Straße mit Abwasserrinne
Auf den Straßen vor den Lehmhütten befindet sich der "Spielplatz" der Kinder. Oft basteln die Kinder Drachen und lassen diese steigen. Mit einem Blick in den Himmel kann man an vielen Stellen über der Stadt diese Drachen sehen, die kunstvoll, durch geschicktes Ziehen an den Leinen, in der Luft gehalten werden. Leider wird der Blick auf die farbenfrohen Drachen von dem unendlichen Staub in der Luft getrübt.
Ein Junge läßt seinen selbstgebauten Drachen steigen
Wir machten auch einige Kurzbesuche. Diese fanden meist am Rande der Strassen statt. Durch unsere Ankunft wurden sehr viele Kinder und auch Erwachsene angelockt. So bildete sich immer in kurzer Zeit eine große Menschentraube um uns herum. Nach ein paar Minuten mussten wir uns immer schnell in die Autos flüchten und die Flucht ergreifen.

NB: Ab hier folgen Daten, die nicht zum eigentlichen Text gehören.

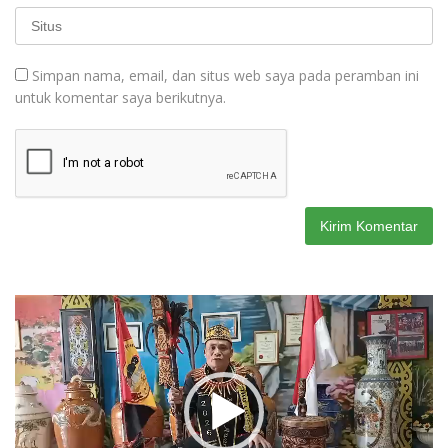
Simpan nama, email, dan situs web saya pada peramban ini
untuk komentar saya berikutnya.
Pemutar
Video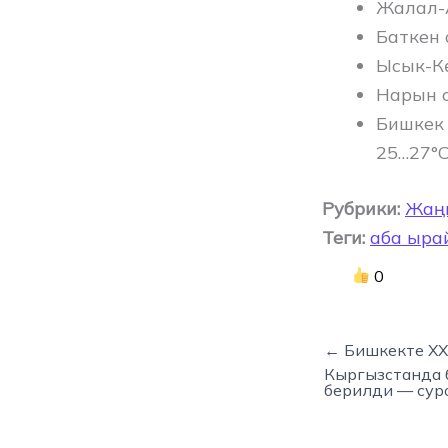
Жалал-А
Баткен 
Ысык-Кө
Нарын о
Бишкек 
25…27°C
Рубрики:
Жаң
Теги:
аба ыра
0
← Бишкекте XX
Кыргызстанда 
берилди — суро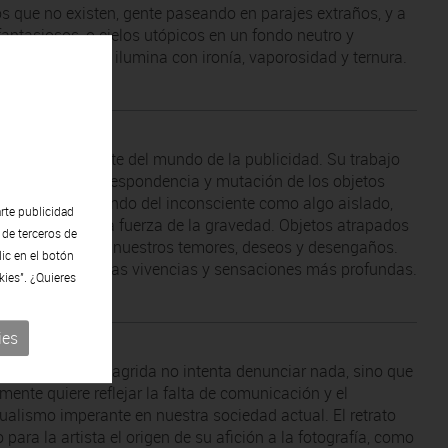
 que no existen, gente paseando en parajes extraños, y a
fantasiosos, o cielos utópicos en un fondo neutro y
co que el artista ilumina con ironía, vaporosidad y ternura.
dacta proveniente del mundo de la publicidad. Su trabajo
n torno de la correspondencia y mutación de los objetos
epresentar el mundo del inconsciente como algo aislado,
rte publicidad
o y que desafía la fuerza de la gravedad. Objetos atrapados
 de terceros de
tiempo, reflejo de nuestros temores, deseos y desengaños.
lic en el botón
initiva, de nuestras vivencias y sensaciones más profundas.
kies". ¿Quieres
ies
bajo de Anna Malagrida no intenta denunciar nada, sino que
mente quiere reflejar la falta de comunicación y el
dualismo imperante en nuestra sociedad actual. El retrato
 para la artista el origen de su afición a la fotografía, como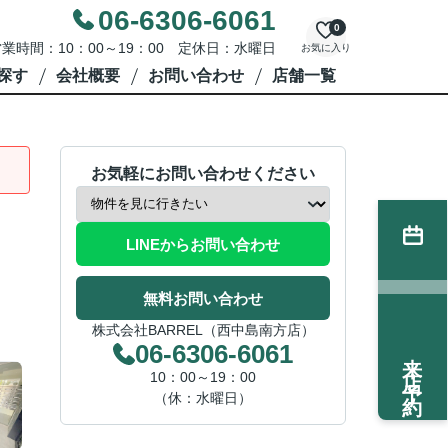
06-6306-6061
0
業時間：10：00～19：00 定休日：水曜日
お気に入り
探す
会社概要
お問い合わせ
店舗一覧
お気軽にお問い合わせください
LINEからお問い合わせ
無料お問い合わせ
株式会社BARREL（西中島南方店）
06-6306-6061
来店予約
10：00～19：00
（休：水曜日）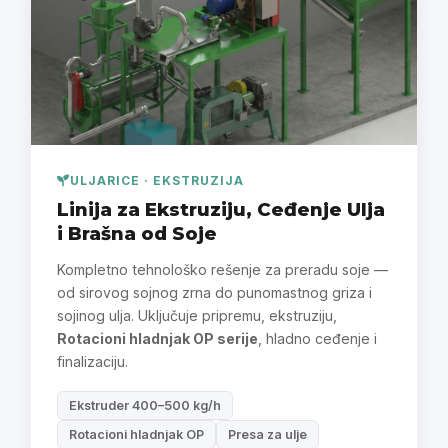
ULJARICE · EKSTRUZIJA
Linija za Ekstruziju, Ceđenje Ulja
i Brašna od Soje
Kompletno tehnološko rešenje za preradu soje —
od sirovog sojnog zrna do punomastnog griza i
sojinog ulja. Uključuje pripremu, ekstruziju,
Rotacioni hladnjak OP serije
, hladno ceđenje i
finalizaciju.
Ekstruder 400–500 kg/h
Rotacioni hladnjak OP
Presa za ulje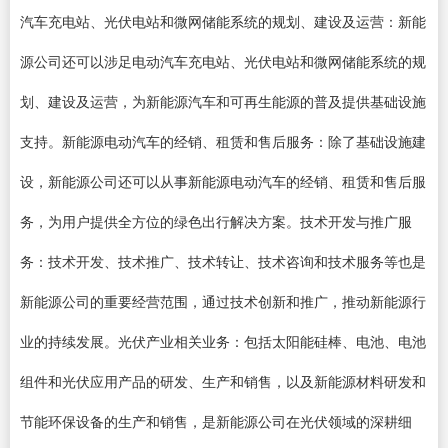
汽车充电站、光伏电站和微网储能系统的规划、建设及运营：新能
源公司还可以涉足电动汽车充电站、光伏电站和微网储能系统的规
划、建设及运营，为新能源汽车和可再生能源的普及提供基础设施
支持。新能源电动汽车的经销、租赁和售后服务：除了基础设施建
设，新能源公司还可以从事新能源电动汽车的经销、租赁和售后服
务，为用户提供全方位的绿色出行解决方案。技术开发与推广服
务：技术开发、技术推广、技术转让、技术咨询和技术服务等也是
新能源公司的重要经营范围，通过技术创新和推广，推动新能源行
业的持续发展。光伏产业相关业务：包括太阳能硅棒、电池、电池
组件和光伏应用产品的研发、生产和销售，以及新能源材料研发和
节能环保设备的生产和销售，是新能源公司在光伏领域的深耕细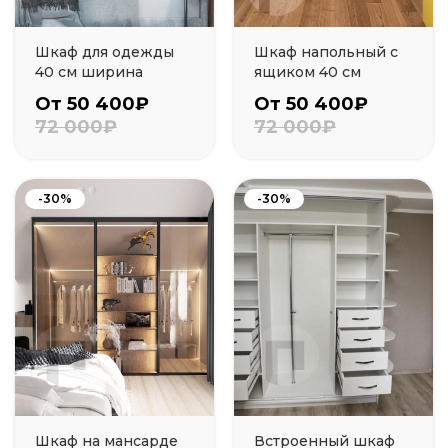
Шкаф для одежды
Шкаф напольный с
40 см ширина
ящиком 40 см
От 50 400₽
От 50 400₽
72 000₽
72 000₽
-30%
-30%
Шкаф на мансарде
Встроенный шкаф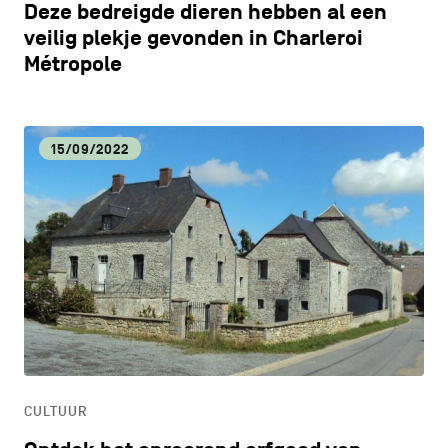
Deze bedreigde dieren hebben al een
veilig plekje gevonden in Charleroi
Métropole
15/09/2022
CULTUUR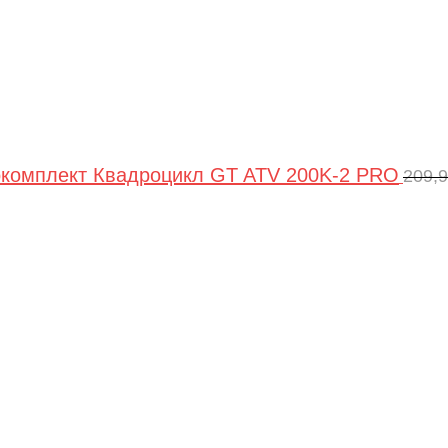
комплект Квадроцикл GT ATV 200K-2 PRO
209,
Пер
цен
сос
209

bei unseren Stopps erregen wir immer Aufsehen
So fuhren wir von Familie zu Familie. Überall reichte man uns leckeres Essen und Obst. Hungern müßten wir beim besten Willen nicht.

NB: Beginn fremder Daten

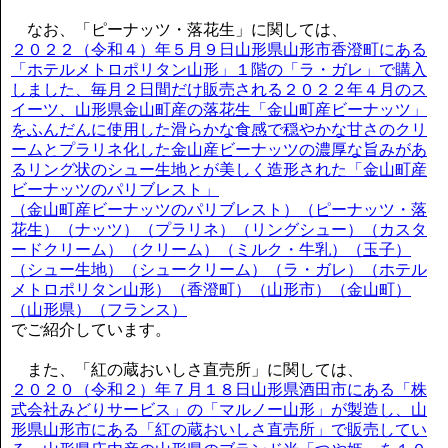
なお、「ピーナッツ・落花生」に関しては、
２０２２（令和４）年５月９日山形県山形市香澄町にある
「ホテルメトロポリタン山形」１階の「ラ・ガレ」で購入
しました、毎月２日間だけ販売される２０２２年４月のス
イーツ、山形県金山町産の落花生「金山町産ビーナッツ」
をふんだんに使用した滑らかな食感で穏やかな甘さのクリ
ームとプラリネ化した金山産ビーナッツの濃厚な旨みがあ
るリング状のシュー生地とが美しく造形された「金山町産
ビーナッツのパリブレスト」
（金山町産ビーナッツのパリブレスト）（ピーナッツ・落
花生）（ナッツ）（プラリネ）（リングシュー）（カスタ
ードクリーム）（クリーム）（ミルク・牛乳）（玉子）
（シュー生地）（シュークリーム）（ラ・ガレ）（ホテル
メトロポリタン山形）（香澄町）（山形市）（金山町）
（山形県）（フランス）
でご紹介しています。
また、「紅の蔵おいしさ直売所」に関しては、
２０２０（令和２）年７月１８日山形県酒田市にある「株
式会社みどりサービス」の「マルノー山形」が製造し、山
形県山形市にある「紅の蔵おいしさ直売所」で販売してい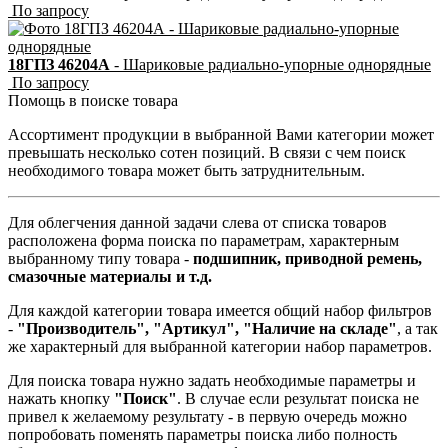
По запросу
18ГПЗ 46204А
- Шариковые радиально-упорные однорядные
По запросу
Помощь в поиске товара
Ассортимент продукции в выбранной Вами категории может
превышать несколько сотен позиций. В связи с чем поиск
необходимого товара может быть затруднительным.
Для облегчения данной задачи слева от списка товаров
расположена форма поиска по параметрам, характерным
выбранному типу товара -
подшипник, приводной ремень,
смазочные материалы и т.д.
Для каждой категории товара имеется общий набор фильтров
-
"Производитель", "Артикул", "Наличие на складе"
, а так
же характерный для выбранной категории набор параметров.
Для поиска товара нужно задать необходимые параметры и
нажать кнопку
"Поиск"
. В случае если результат поиска не
привел к желаемому результату - в первую очередь можно
попробовать поменять параметры поиска либо полность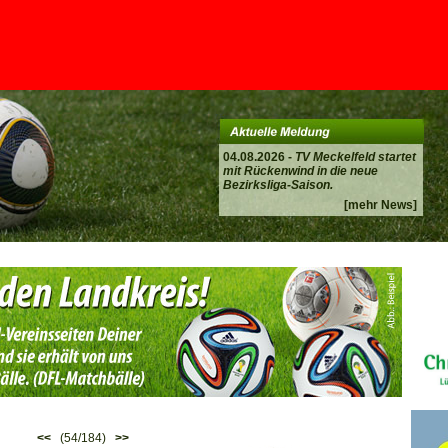
04.08.2026 -
TV Meckelfeld startet
mit Rückenwind in die neue
Bezirksliga-Saison.
[mehr News]
<<
(54/184)
>>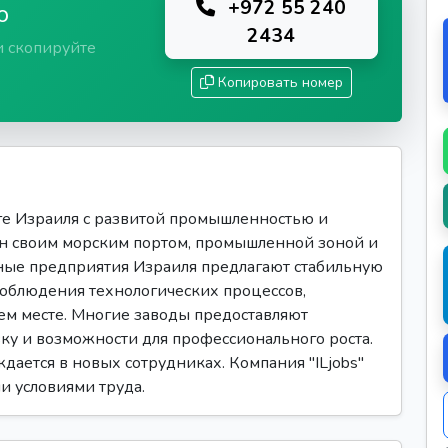
+972 55 240
ю
2434
и скопируйте
Копировать номер
е Израиля с развитой промышленностью и
ен своим морским портом, промышленной зоной и
ые предприятия Израиля предлагают стабильную
 соблюдения технологических процессов,
ем месте. Многие заводы предоставляют
ку и возможности для профессионального роста.
ается в новых сотрудниках. Компания "ILjobs"
и условиями труда.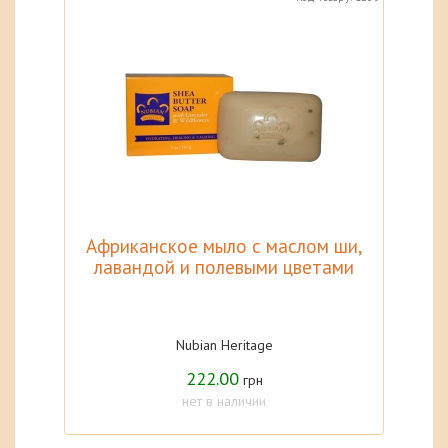
Африканское мыло с маслом ши,
лавандой и полевыми цветами
Nubian Heritage
222.00
грн
нет в наличии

Zwischen den Besuchen fragte Fatima uns immer wieder, wann denn ihre Eltern kommen würden. Leider konnten wir ihr auf diese Frage keine befriedigende Antwort geben. Einen kleinen Vorteil sahen wir bei den Besuchen der Familien zusammen mit Fatima jedoch. Wir versuchten, bei jeder Familie, Fatima wieder ein wenig an ihre Muttersprache zu gewöhnen, was ihr allerdings sehr schwer fiel. Der Abschluss unseres Besuchsmarathons war bei einer Familie, bei der alle Familienangehörigen, sowohl Jungen und Mädchen und neben dem Vater auch die Mutter anwesend waren. Dieses Treffen bei Gaslampenlicht war sehr schön. Diese Gaslaternen sind leider jedoch auch oft ein Grund für die schweren Verbrennungen der Kinder, da entweder die Flaschen aufgrund der schlechten Qualität explodieren oder die Kleidung Feuer fängt.
ein seltener Anblick... auch Mädchen sind bei unserem Besuch anwesend.
Auf dem Weg zurück in unser Hotel spitzte sich die Spannung bei Falk und Fatima wieder zu. Sollte die Familie nun in Kabul angekommen sein, um ihre Tochter wieder in Empfang nehmen zu können? Nach Ankunft am Deutschen Hof stellte sich hierüber wieder Ernüchterung ein. Es waren im Lauf des Tages sehr viele Familien mit ihren Kindern zum Hotel gekommen, nicht jedoch die Familie von Fatima. Mittlerweile hatten wir mit Hilfe unseres Mitarbeiters eine Satelliten-Telefonnummer eines Mannes aus dem Dorf der Familie in Shebar, einem kleinen Bergdorf mitten im Hindukush-Gebirge auf ca. 3400 Höhenmetern, herausgefunden. Falk bat bei einem Telefonat mit seiner Frau in Deutschland darum, dass sie sich mit diesem Mann in Verbindung setzen solle, um der Familie die Nachricht von der Rückkehr ihrer Tochter und der damit verbundenen Bitte, sie abzuholen, zukommen zu lassen.